··· Dataset excerpts ···

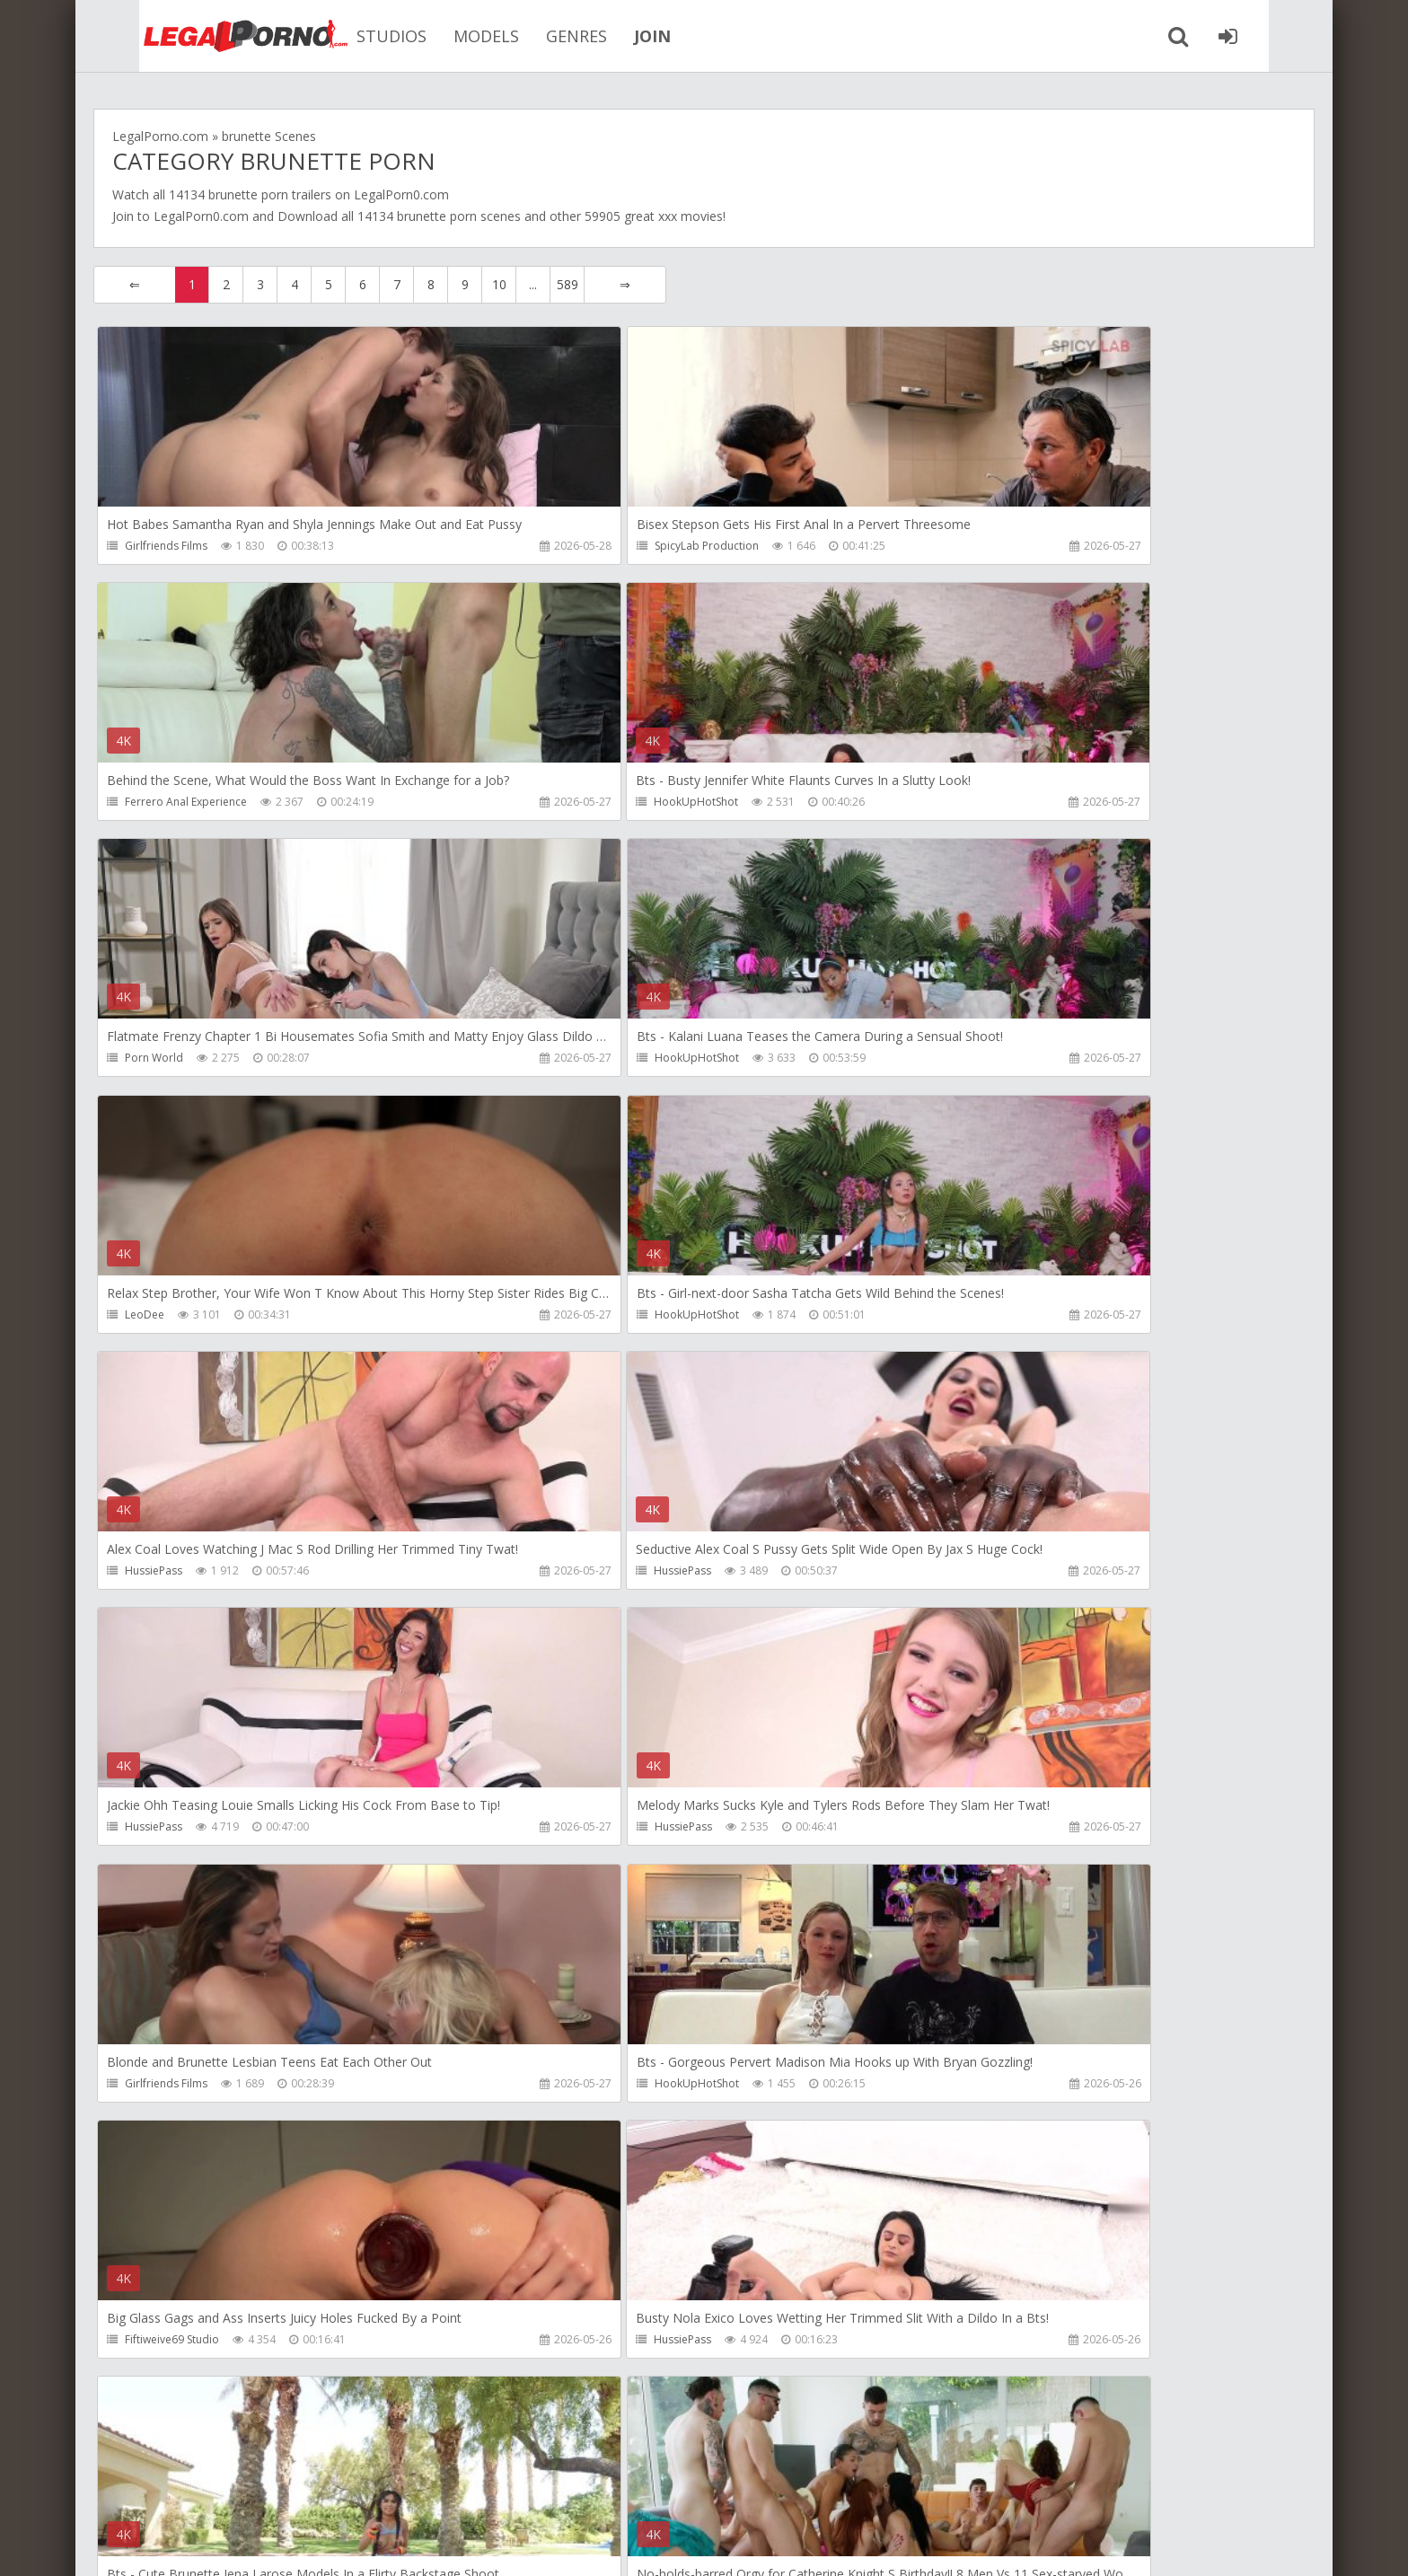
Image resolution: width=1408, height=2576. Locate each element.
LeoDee (145, 1061)
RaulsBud (958, 1834)
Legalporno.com (192, 36)
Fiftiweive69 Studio (982, 1576)
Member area (220, 2491)
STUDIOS (348, 36)
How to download (349, 2491)
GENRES (533, 36)
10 (499, 284)
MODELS (443, 36)
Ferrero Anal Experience (996, 545)
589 (567, 284)
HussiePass (963, 1061)
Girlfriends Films (167, 545)
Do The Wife (966, 2092)
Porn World (560, 803)
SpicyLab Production (583, 545)
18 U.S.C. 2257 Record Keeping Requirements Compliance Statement (665, 2544)
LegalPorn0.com (201, 216)
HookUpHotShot (168, 803)
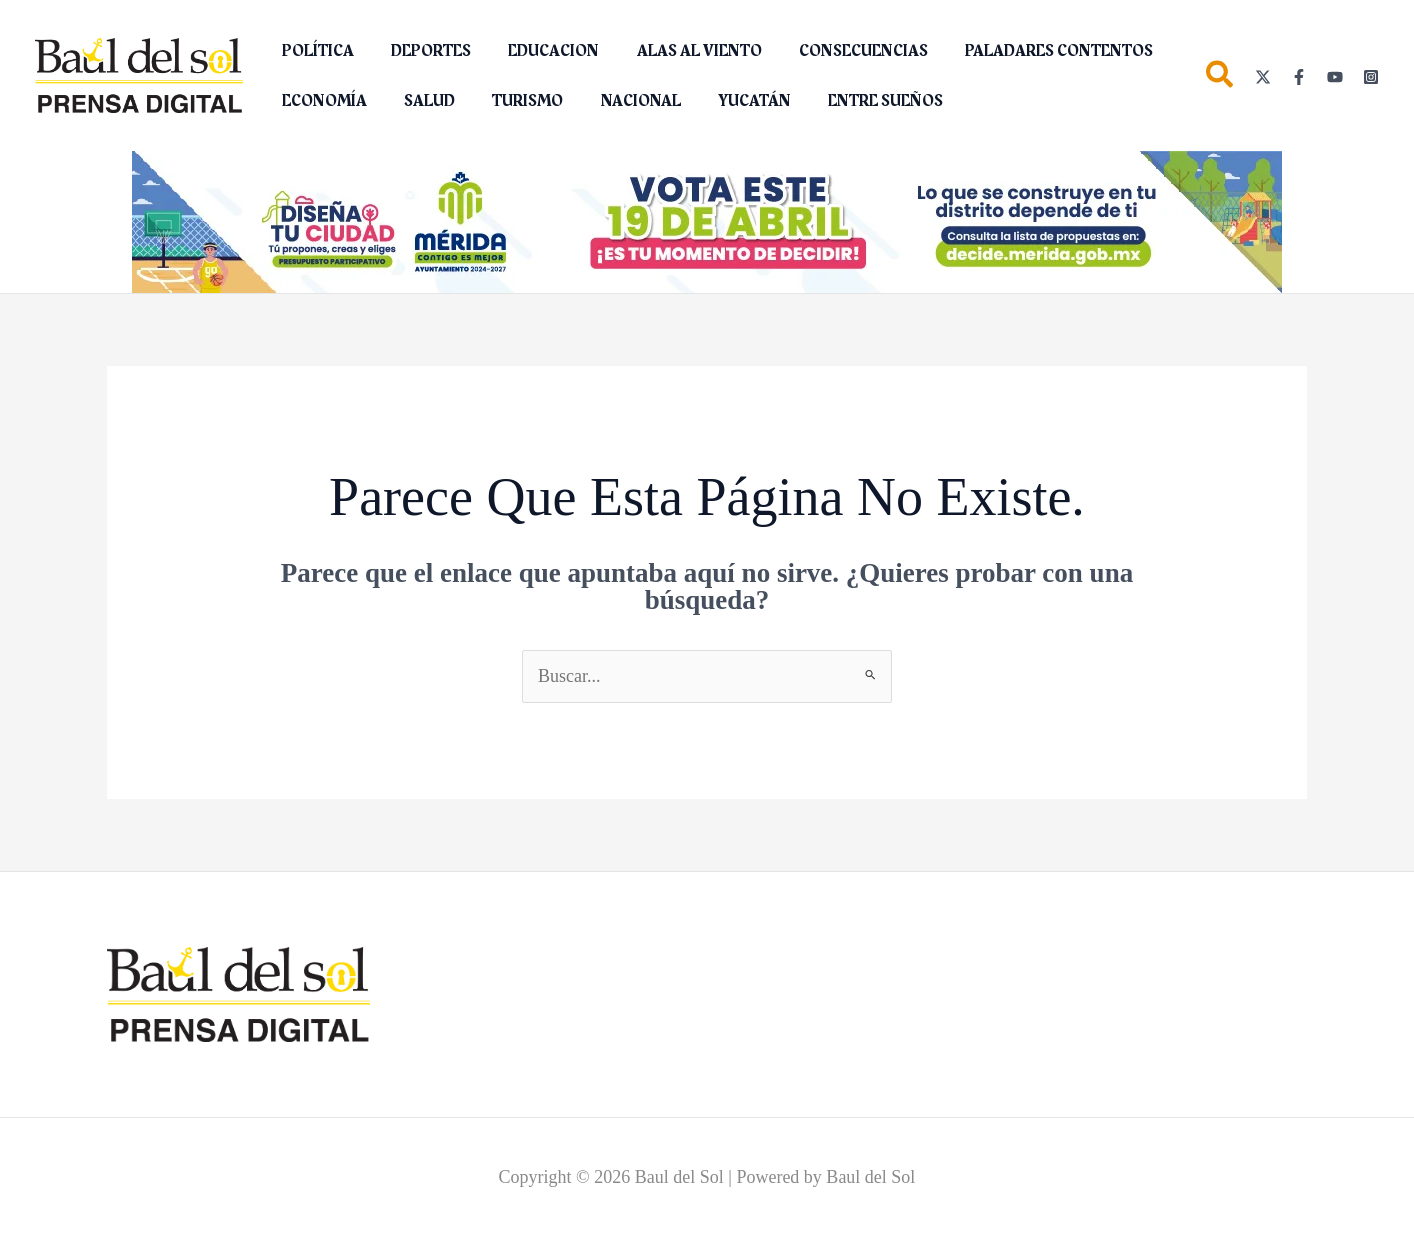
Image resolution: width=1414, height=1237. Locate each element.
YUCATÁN (730, 101)
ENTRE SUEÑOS (856, 101)
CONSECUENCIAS (839, 51)
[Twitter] (1263, 77)
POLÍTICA (315, 51)
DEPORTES (423, 51)
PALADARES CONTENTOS (1030, 51)
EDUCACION (540, 51)
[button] (1220, 78)
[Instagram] (1371, 77)
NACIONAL (622, 101)
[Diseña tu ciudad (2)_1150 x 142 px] (707, 221)
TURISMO (514, 101)
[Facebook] (1299, 77)
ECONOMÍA (321, 101)
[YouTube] (1335, 77)
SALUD (421, 101)
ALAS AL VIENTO (680, 51)
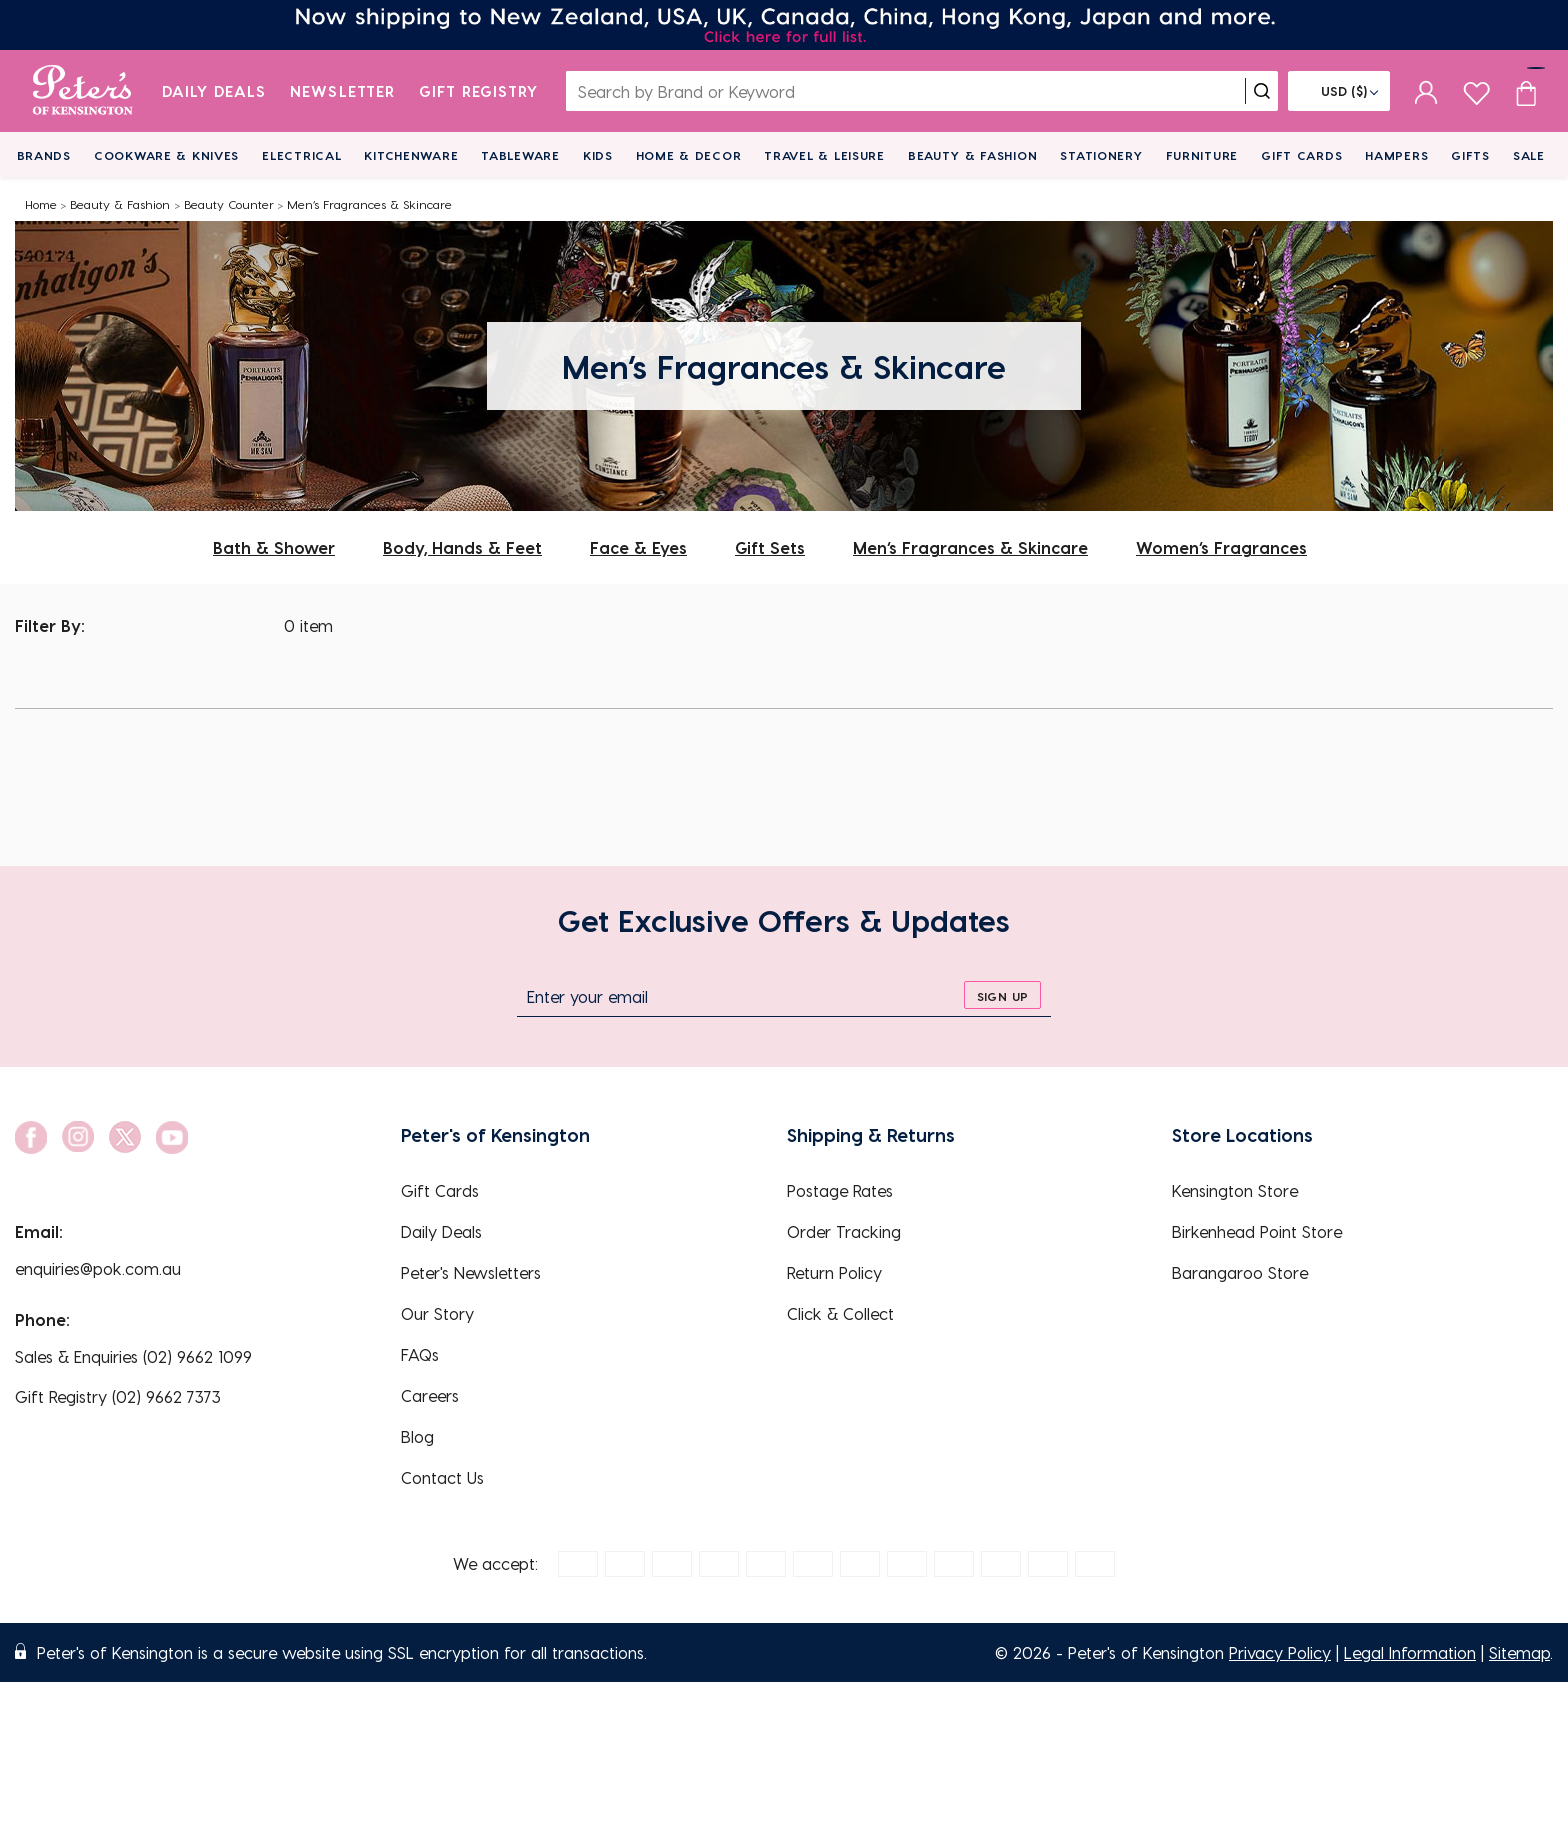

···

• Exercise directions:
While skipping the pictures, transcribe the data above from the line showing "GENRES (533, 36)" through the line showing "ENTRE SUEÑOS (856, 101)", exactly and with both ends.

• Written answer:
GENRES (533, 36)
10 (499, 284)
MODELS (443, 36)
Ferrero Anal Experience (996, 545)
589 (567, 284)
HussiePass (963, 1061)
Girlfriends Films (167, 545)
Do The Wife (966, 2092)
Porn World (560, 803)
SpicyLab Production (583, 545)
18 U.S.C. 2257 Record Keeping Requirements Compliance Statement (665, 2544)
LegalPorn0.com (201, 216)
HookUpHotShot (168, 803)
Image resolution: width=1414, height=1237. Locate each element.
YUCATÁN (730, 101)
ENTRE SUEÑOS (856, 101)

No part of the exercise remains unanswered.